# UK Soap and Drama Discussion > Holby City > General >  Tina Hobley has baby boy

## Perdita

HOLBY City star Tina Hobley is celebrating after giving birth to a baby boy.
Tina, who plays Chrissie Williams, and husband Oliver Wheeler have named the tot Orson Henry Attwood Wheeler. 

He was born at 2.40pm on Monday, weighing 7lbs 15oz. 

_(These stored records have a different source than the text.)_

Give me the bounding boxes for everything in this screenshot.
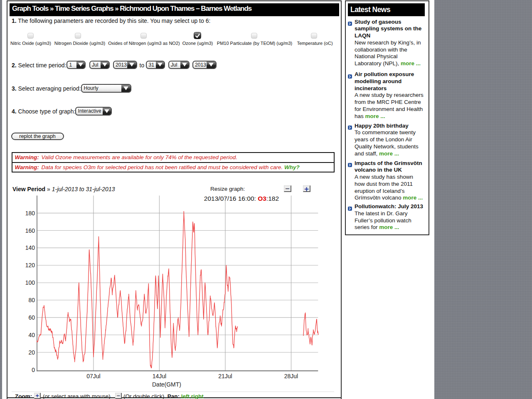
svg-text:40: 40 — [28, 332, 35, 338]
svg-text:20: 20 — [28, 349, 35, 356]
svg-text:Date(GMT): Date(GMT) — [152, 381, 181, 388]
svg-text:28Jul: 28Jul — [284, 373, 298, 379]
svg-text:60: 60 — [28, 314, 35, 321]
svg-text:180: 180 — [25, 210, 35, 217]
svg-text:07Jul: 07Jul — [86, 373, 100, 379]
svg-text:120: 120 — [25, 262, 35, 268]
svg-text:100: 100 — [25, 279, 35, 286]
svg-text:21Jul: 21Jul — [218, 373, 232, 379]
svg-text:80: 80 — [28, 297, 35, 303]
svg-text:140: 140 — [25, 244, 35, 251]
svg-text:160: 160 — [25, 227, 35, 234]
svg-text:0: 0 — [32, 367, 35, 373]
svg-text:14Jul: 14Jul — [153, 373, 166, 379]
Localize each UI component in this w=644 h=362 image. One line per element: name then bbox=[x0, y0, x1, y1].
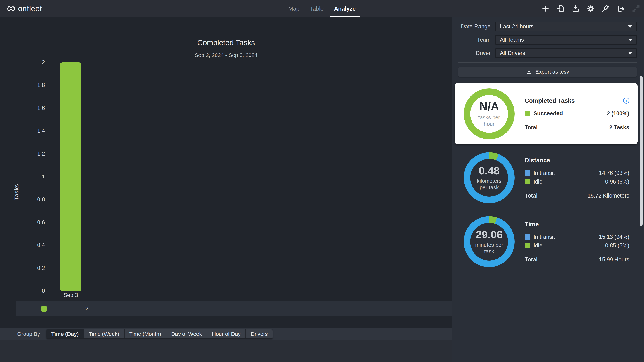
y-tick: 2 bbox=[7, 59, 45, 66]
driver-label: Driver bbox=[458, 50, 490, 56]
expand-fullscreen-icon[interactable] bbox=[632, 5, 640, 13]
succeeded-swatch bbox=[525, 111, 530, 116]
tasks-per-hour-donut: N/A tasks per hour bbox=[464, 88, 515, 139]
group-by-label: Group By bbox=[17, 331, 40, 337]
driver-select[interactable]: All Drivers bbox=[495, 49, 637, 58]
idle-row: Idle 0.96 (6%) bbox=[525, 177, 629, 186]
y-tick: 0.8 bbox=[7, 196, 45, 203]
top-bar: ∞ onfleet Map Table Analyze bbox=[0, 0, 644, 17]
succeeded-row: Succeeded 2 (100%) bbox=[525, 109, 629, 118]
card-title: Completed Tasks bbox=[525, 97, 575, 104]
donut-center-value: 29.06 bbox=[476, 229, 502, 240]
team-label: Team bbox=[458, 37, 490, 43]
date-range-label: Date Range bbox=[458, 23, 490, 30]
tab-table[interactable]: Table bbox=[310, 0, 324, 17]
in-transit-swatch bbox=[525, 234, 530, 240]
y-tick: 0.2 bbox=[7, 265, 45, 271]
total-row: Total 15.99 Hours bbox=[525, 255, 629, 263]
export-csv-button[interactable]: Export as .csv bbox=[458, 67, 637, 77]
y-tick: 1.4 bbox=[7, 128, 45, 134]
chart-area: Completed Tasks Sep 2, 2024 - Sep 3, 202… bbox=[0, 17, 452, 328]
idle-swatch bbox=[525, 179, 530, 184]
add-icon[interactable] bbox=[541, 5, 550, 13]
chevron-down-icon bbox=[628, 52, 632, 54]
time-card: 29.06 minutes per task Time In transit 1… bbox=[455, 211, 638, 272]
date-range-select[interactable]: Last 24 hours bbox=[495, 22, 637, 31]
group-by-bar: Group By Time (Day)Time (Week)Time (Mont… bbox=[0, 328, 452, 339]
in-transit-row: In transit 14.76 (93%) bbox=[525, 169, 629, 177]
team-row: Team All Teams bbox=[458, 35, 637, 45]
in-transit-row: In transit 15.13 (94%) bbox=[525, 233, 629, 241]
onfleet-logo[interactable]: ∞ onfleet bbox=[7, 0, 42, 17]
download-icon[interactable] bbox=[572, 5, 580, 13]
tab-groupby-drivers[interactable]: Drivers bbox=[246, 329, 272, 338]
settings-gear-icon[interactable] bbox=[586, 5, 595, 13]
chevron-down-icon bbox=[628, 26, 632, 28]
y-tick: 1.6 bbox=[7, 105, 45, 111]
tab-groupby-day-of-week[interactable]: Day of Week bbox=[166, 329, 207, 338]
series-total-value: 2 bbox=[69, 305, 105, 312]
total-row: Total 15.72 Kilometers bbox=[525, 191, 629, 199]
y-tick: 1.2 bbox=[7, 150, 45, 157]
in-transit-value: 15.13 (94%) bbox=[599, 234, 629, 240]
info-icon[interactable]: i bbox=[623, 98, 629, 104]
tab-analyze[interactable]: Analyze bbox=[334, 0, 356, 17]
minutes-per-task-donut: 29.06 minutes per task bbox=[464, 216, 515, 267]
idle-swatch bbox=[525, 243, 530, 248]
donut-center-value: N/A bbox=[479, 101, 499, 113]
y-tick: 0.4 bbox=[7, 242, 45, 248]
toolbar-icons bbox=[541, 0, 640, 17]
x-category-label: Sep 3 bbox=[51, 292, 90, 298]
infinity-logo-icon: ∞ bbox=[7, 2, 15, 14]
donut-center-label: kilometers per task bbox=[474, 178, 504, 191]
import-tasks-icon[interactable] bbox=[556, 5, 565, 13]
in-transit-value: 14.76 (93%) bbox=[599, 170, 629, 176]
brand-name: onfleet bbox=[18, 4, 42, 13]
chart-bottom-summary-row: 2 bbox=[16, 301, 452, 316]
idle-value: 0.85 (5%) bbox=[605, 242, 629, 249]
group-by-segmented-control: Time (Day)Time (Week)Time (Month)Day of … bbox=[46, 329, 273, 339]
donut-center-label: minutes per task bbox=[474, 242, 504, 255]
donut-center-value: 0.48 bbox=[479, 165, 500, 176]
summary-cards: N/A tasks per hour Completed Tasks i Suc… bbox=[452, 77, 644, 272]
driver-row: Driver All Drivers bbox=[458, 49, 637, 58]
tab-groupby-time-day[interactable]: Time (Day) bbox=[46, 329, 84, 338]
sign-out-icon[interactable] bbox=[617, 5, 625, 13]
distance-card: 0.48 kilometers per task Distance In tra… bbox=[455, 147, 638, 208]
integrations-plug-icon[interactable] bbox=[602, 5, 610, 13]
series-swatch bbox=[41, 306, 47, 311]
total-row: Total 2 Tasks bbox=[525, 123, 629, 131]
chart-date-range-subtitle: Sep 2, 2024 - Sep 3, 2024 bbox=[0, 52, 452, 58]
y-tick: 0 bbox=[7, 288, 45, 294]
chevron-down-icon bbox=[628, 39, 632, 41]
y-axis-line bbox=[51, 59, 51, 319]
chart-title: Completed Tasks bbox=[0, 39, 452, 47]
y-tick: 0.6 bbox=[7, 219, 45, 226]
main-nav: Map Table Analyze bbox=[288, 0, 356, 17]
kilometers-per-task-donut: 0.48 kilometers per task bbox=[464, 152, 515, 203]
y-tick: 1.8 bbox=[7, 82, 45, 88]
in-transit-swatch bbox=[525, 170, 530, 176]
y-tick: 1 bbox=[7, 173, 45, 180]
tab-groupby-time-month[interactable]: Time (Month) bbox=[124, 329, 166, 338]
card-title: Distance bbox=[525, 157, 550, 164]
filters-section: Date Range Last 24 hours Team All Teams … bbox=[452, 17, 644, 58]
bar-sep-3[interactable] bbox=[60, 63, 81, 291]
panel-divider bbox=[458, 63, 637, 63]
idle-value: 0.96 (6%) bbox=[605, 178, 629, 185]
panel-scrollbar-thumb[interactable] bbox=[640, 76, 642, 226]
tab-map[interactable]: Map bbox=[288, 0, 300, 17]
analyze-side-panel: Date Range Last 24 hours Team All Teams … bbox=[452, 17, 644, 362]
tab-groupby-time-week[interactable]: Time (Week) bbox=[84, 329, 124, 338]
team-select[interactable]: All Teams bbox=[495, 35, 637, 45]
succeeded-value: 2 (100%) bbox=[607, 110, 629, 117]
date-range-row: Date Range Last 24 hours bbox=[458, 22, 637, 31]
completed-tasks-card: N/A tasks per hour Completed Tasks i Suc… bbox=[455, 83, 638, 144]
tab-groupby-hour-of-day[interactable]: Hour of Day bbox=[207, 329, 246, 338]
donut-center-label: tasks per hour bbox=[474, 114, 504, 127]
card-title: Time bbox=[525, 221, 539, 228]
idle-row: Idle 0.85 (5%) bbox=[525, 241, 629, 250]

Oliver said: "Mummy and baby are both very well and happy."

The couple, who wed in 2006, have a toddler daughter, Olivia. 

Tina, 38, also has another daughter, Isabella, ten.



 :Cheer: * Congratulations to them*

----------


## Chloe O'brien

Congratulations to Tina and her family.

----------


## CrazyLea

Not a fan of the name. But congrats to Tina  :Big Grin:

----------


## Abbie

Awww congrats  :Big Grin:

----------


## tammyy2j

Congratulations to them

----------


## Chloe O'brien

> Not a fan of the name. But congrats to Tina


No me neither.  I keep thinking of Mork and Mindy when Robin Williams is saying Mork callling Orson. Come in Orson.  But as long as the baby is healthy that's all that matters.

----------


## Perdita

Tina Hobley will star alongside her baby son in 'Holby City'. 

The 38-year-old actress - who plays ward sister Chrissie Williams in the BBC medical drama - has revealed her eight-month-old son Orson will be joining her in the show to play her alter-ego's child.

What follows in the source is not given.